Record set:
[Start of section]

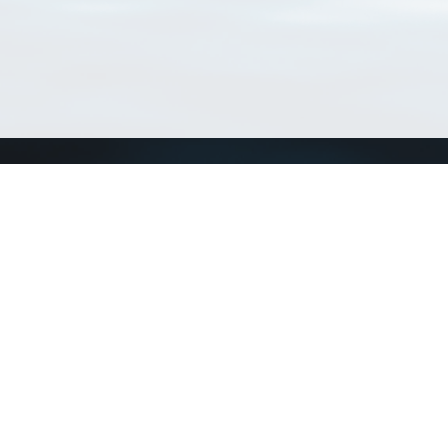
Connect with us
a
Send us an email
xa
Twitter page
RSS Feed
LinkedIn page
Bluesky page
arn more»
5+02:00 ·
Privacy and cookie policy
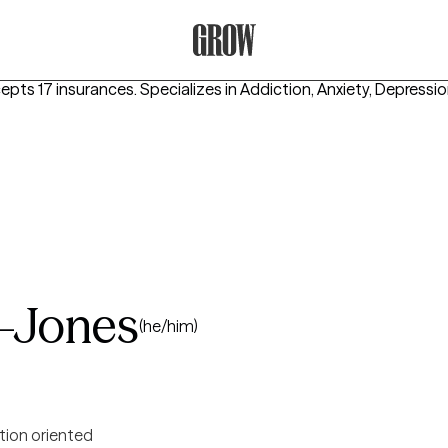
Grow Therapy Home
cepts 17 insurances.
Specializes in
Addiction, Anxiety, Depressi
-Jones
(he/him)
tion oriented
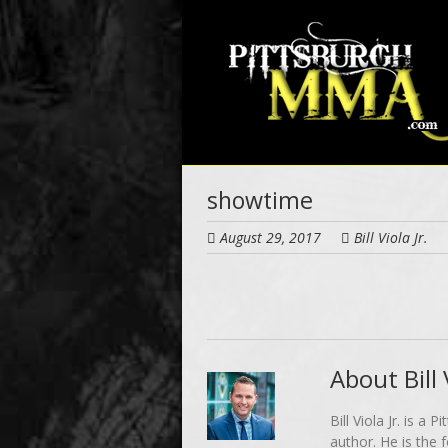
Skip
to
main
content
showtime
August 29, 2017
Bill Viola Jr.
About Bill V
Bill Viola Jr. is 
author. He is the 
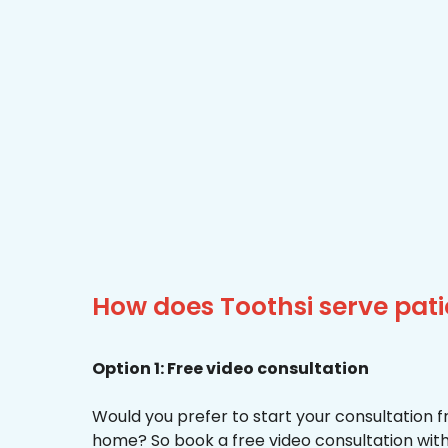
How does Toothsi serve pati
Option 1: Free video consultation
Would you prefer to start your consultation 
home? So book a free video consultation with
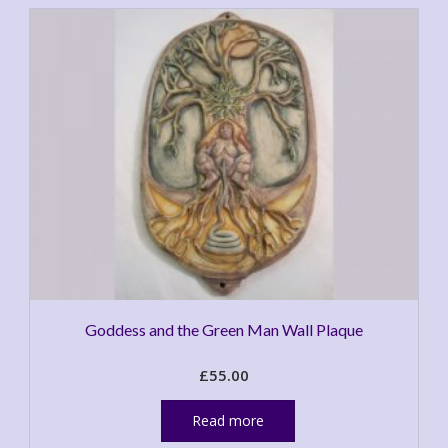
Goddess and the Green Man Wall Plaque
£
55.00
Read more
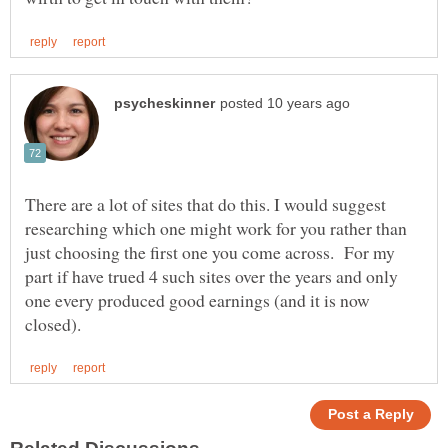
There are a lot of sites that do this. I would suggest
researching which one might work for you rather than
just choosing the first one you come across. For my
part if have trued 4 such sites over the years and only
one every produced good earnings (and it is now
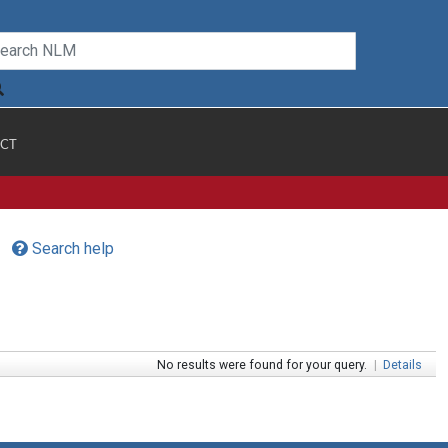
CT
Search help
No results were found for your query.
|
Details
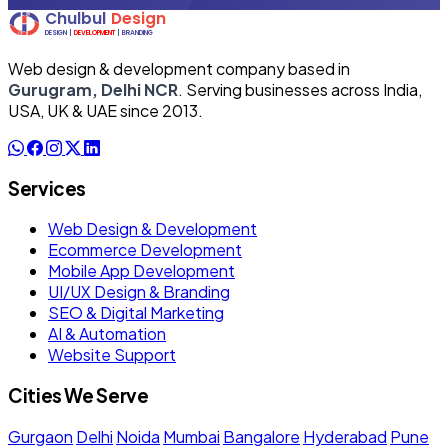
Web design & development company based in
Gurugram, Delhi NCR
. Serving businesses across India,
USA, UK & UAE since 2013.
Services
Web Design & Development
Ecommerce Development
Mobile App Development
UI/UX Design & Branding
SEO & Digital Marketing
AI & Automation
Website Support
Cities We Serve
Gurgaon
Delhi
Noida
Mumbai
Bangalore
Hyderabad
Pune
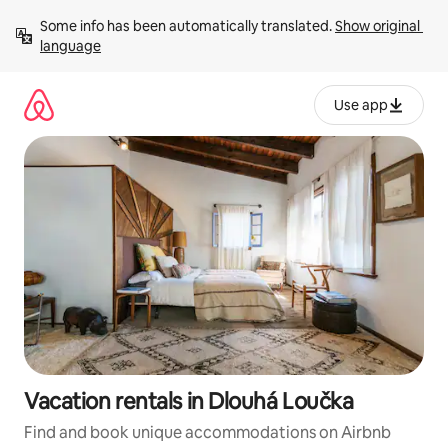
Skip
Some info has been automatically translated. 
Show original 
to
language
content
Use app
Vacation rentals in Dlouhá Loučka
Find and book unique accommodations on Airbnb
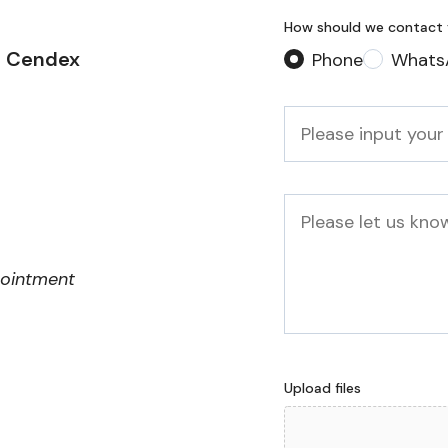
How should we contact
2 Cendex
Phone
Whats
Phone
*
Message
pointment
Upload files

[End of section]

Directions for this task:
The result should be the full listing, retyped exactly and free of pictures.

Answer section:
Connect with us
a
Send us an email
xa
Twitter page
RSS Feed
LinkedIn page
Bluesky page
arn more»
5+02:00 ·
Privacy and cookie policy
Grow Therapy Home
cepts 17 insurances.
Specializes in
Addiction, Anxiety, Depressi
-Jones
(he/him)
tion oriented
Skip
to
main
content
showtime
August 29, 2017
Bill Viola Jr.
About Bill V
Bill Viola Jr. is 
author. He is the 
How does Toothsi serve pati
Option 1: Free video consultation
Would you prefer to start your consultation 
home? So book a free video consultation with
Goddess and the Green Man Wall Plaque
£
55.00
Read more
There are a lot of sites that do this. I would suggest
researching which one might work for you rather than
just choosing the first one you come across. For my
part if have trued 4 such sites over the years and only
one every produced good earnings (and it is now
CT
Search help
No results were found for your query.
|
Details
Web design & development company based in
Gurugram, Delhi NCR
. Serving businesses across India,
USA, UK & UAE since 2013.
Services
Web Design & Development
Ecommerce Development
Mobile App Development
UI/UX Design & Branding
SEO & Digital Marketing
AI & Automation
Website Support
Cities We Serve
Gurgaon
Delhi
Noida
Mumbai
Bangalore
Hyderabad
Pune
Skip
Some info has been automatically translated. 
Show original 
to
language
content
Use app
Vacation rentals in Dlouhá Loučka
Find and book unique accommodations on Airbnb
How should we contact
2 Cendex
Phone
Whats
Phone
*
Message
pointment
Upload files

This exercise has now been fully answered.